The attack came as police in the capital of Ottawa started arresting protesters involved in a three-week trucker-led blockade that had prompted Prime Minister Justin Trudeau to assume emergency powers.
Coastal GasLink said about 20 masked attackers wearing camouflage surrounded a work site off a forest service road and attacked workers early in the morning. They wielded axes, fired flare guns and tried to set one vehicle on fire while workers were inside, the company said in a statement.
The workers fled and the attackers vandalized heavy equipment and construction trailers, causing millions of dollars of damage, the company added.
Low-Carbon Pipeline Projects May Total 42 mtpa Capacity
A large proportion of hydrogen pipeline projects in the feasibility phase brings the global low-carbon hydrogen project capacity to 42 million tons per annum (mtpa), GlobalData announced.
This puts the global hydrogen energy transition market on track to becoming a major global energy source, the GlobalData report states, and positions 2022 as a crucial time for progressing final investment and construction decisions.
“Hydrogen is becoming popular as a low or zero-carbon energy source in demand segments such as energy storage, buildings, and transportation. Many countries have begun to consider a hydrogen-based economy to support decarbonization,” said Barbara Monterrubio, an energy transition analyst at GlobalData. “Green hydrogen presently has a small share in the hydrogen production mix but is poised to increase, given the ambitious targets announced by countries and companies.”
Green hydrogen is produced with renewable energy, making it climate-neutral. Blue hydrogen, which is produced using natural gas, makes up most active hydrogen capacity, but most of the post-feasibility and feasibility phase projects are green hydrogen, GlobalData shows.
More than two-thirds of the 42 mtpa of upcoming capacity will come from the former Soviet Union, Europe and Oceania, of which 87% and 12% come from green and blue, respectively, and less than 0.5% come from purple and turquoise projects, according to GlobalData.

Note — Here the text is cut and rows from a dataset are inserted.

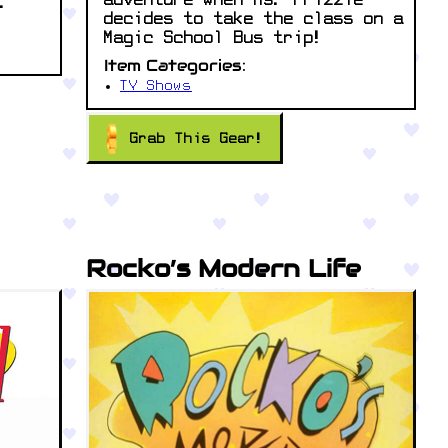
adventure when Ms. Frizzle
.
decides to take the class on a
Magic School Bus trip!
Item Categories:
TV Shows
Grab This Gear!
Rocko’s Modern Life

Purple hydrogen is hydrogen produced with nuclear energy.
During the fourth quarter of 2021, 33 countries announced new low-carbon hydrogen plants, with projects in Australia, Chile and the United States adding 3 mtpa capacity to the global hydrogen pipeline.
Nord Stream 1 Says Gas Supplies to Europe Via Pipeline Continue
The operator of the operational Nord Stream 1 undersea gas pipeline from Russia to Germany said that transportation of natural gas to Europe was continuing normally.
“Nord Stream AG is not involved in the Nord Stream 2 project and not engaged in the activities of Nord Stream 2 AG. Nord Stream AG is, therefore, not targeted by the sanctions against Nord Stream 2 AG neither by any other sanctions,” it said in a statement. “Consequently, Nord Stream AG is able to execute its payments and settlements.”